To go back to that article about Roger Federer, it was, in standard Wallace form, full of the eye-popping, jaw-dropping verbal and rhetorical acrobatics for which Wallace is rightly celebrated. But for all of those Wallace moments, my favorite part of this piece is the final paragraph of the final footnote. It's the moment, I think, that the Wallace wisdom shines through, and it's the moment that he's at both his most fearless and his most hopeful. It's the joyful kernel of Truth that he dug out of the story. It's the piece that hits you in the heart. And it's one of the things about his work that I loved most.

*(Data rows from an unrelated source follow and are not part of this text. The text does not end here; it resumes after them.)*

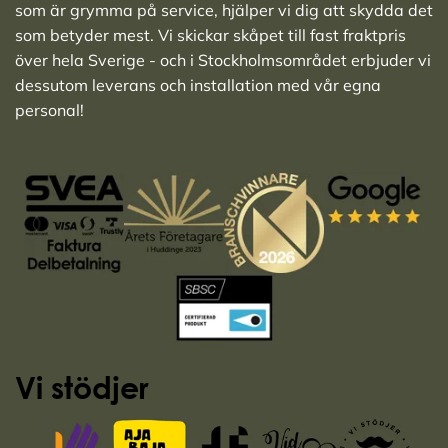
som är grymma på service, hjälper vi dig att skydda det
som betyder mest. Vi skickar skåpet till fast fraktpris
över hela Sverige - och i Stockholmsområdet erbjuder vi
dessutom leverans och installation med vår egna
personal!
Vi stödjer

I'm still sure that David Foster Wallace was wise, is wise. I'm sure that he will remain wise, as long as his words can be read. The voice of that dangling caricature, smiling and hanging from a rope in my mind, hasn't been silenced by the rope around his neck. He's still talking and twirling a tennis racket, and every now and again he laughs which, as strange a thing as that might be for a hanged man to do, is still of some comfort to me because it tells me that the David Foster Wallace part of me is still alive. So maybe wise men do tie their own nooses, they just make sure to tie them loose enough that their souls can still slip out. You will be missed, Mr. Wallace, but I don't think you will be forgotten.